[Allan Topol / AllanTopol.Com]
Lightning paced thriller writer
of International Intrigue
National Bestselling Author

Turkey at the Crossroads
by Allan Topol, [IMAGE]2007


Photo Courtesy: Julie Zitin
[Allan Topol / AllanTopol.Com] Turkey is a country, whose stability and friendship is vitally important to the United States. Strategically located between east and west, offering a crucial overland energy route from the Middle East into Europe that avoids Russia, Turkey has the largest army in NATO after that of the United States. Its population of seventy-four million is greater than that of any country in the EU, which Turkey hopes to join, a possibility that becomes increasingly unlikely with each passing day. Turkey is also a secular democracy even though its population is almost entirely Muslim.

With all of this at stake, Americans have to be concerned about the deepening crisis which threatens to unravel the foundations of the Turkish republic and produce chaos. How it plays out in the months ahead could transpose this secular democracy to another Islamic Republic or a military dictatorship.

The modern Turkish republic was founded by Mustafa Kemal Ataturk in 1923. He despised the Islamic fundamentalists and created an avowedly secular democratic republic. Its secularism knows no limits. Even the wearing of head scarves by girls and women in schools and public buildings is prohibited. In the more than eight decades since its founding, Islamists have periodically gotten control of the government and used their power, conferred by an election, to chip away at the country’s secularism. Each time this occurred the Army has taken control of the government in a coup.
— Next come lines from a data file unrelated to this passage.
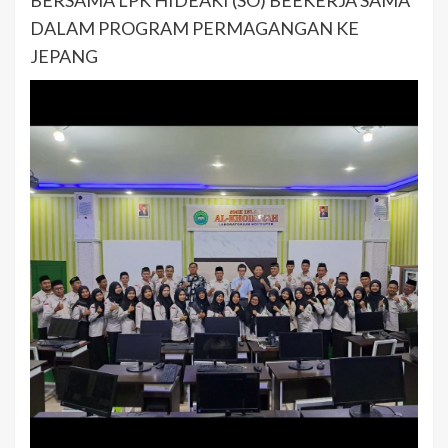
BERSAMA LPK HIDEAKI (SO) BEEKERJA SAMA
DALAM PROGRAM PERMAGANGAN KE
JEPANG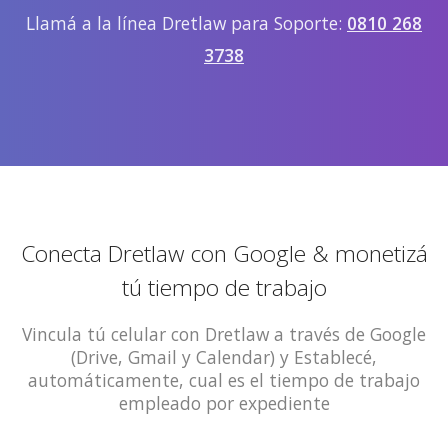
Llamá a la línea Dretlaw para Soporte:
0810 268
3738
Conecta Dretlaw con Google & monetizá
tú tiempo de trabajo
Vincula tú celular con Dretlaw a través de Google
(Drive, Gmail y Calendar) y Establecé,
automáticamente, cual es el tiempo de trabajo
empleado por expediente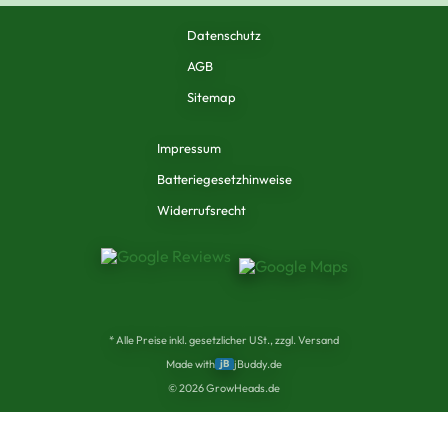
Datenschutz
AGB
Sitemap
Impressum
Batteriegesetzhinweise
Widerrufsrecht
* Alle Preise inkl. gesetzlicher USt., zzgl. Versand
Made with
jB
jBuddy.de
©
2026
GrowHeads.de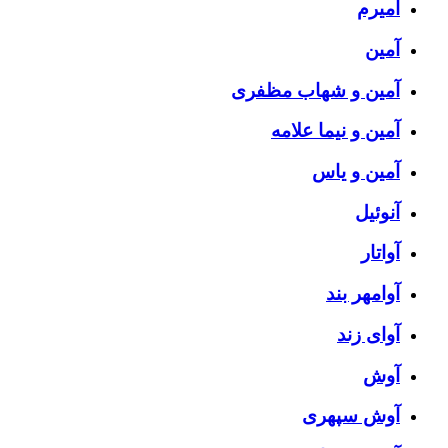
آمیرم
آمین
آمین و شهاب مظفری
آمین و نیما علامه
آمین و یاس
آنوئیل
آواتار
آوامهر بند
آوای زند
آوش
آوش سپهری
This brings us to the current situation. In 2002 the religiously rooted Justice and Development party (AK) captured a majority of the parliament in the elections. Recep Tayyip Erdogan became Prime Minister. For the last five years, secularists feared that Erdogan would lead the country on a path toward becoming an Islamic state like Iran or Saudi Arabia. For the most part, these fears have been unjustified. Aside from some legislative changes, for example criminalizing adultery, the basic social order has not changed. During these five years, Turkey’s economy has been booming. No one expects a religious party to have a strong membership of young hardworking entrepreneurs. Yet that is what has happened in Turkey.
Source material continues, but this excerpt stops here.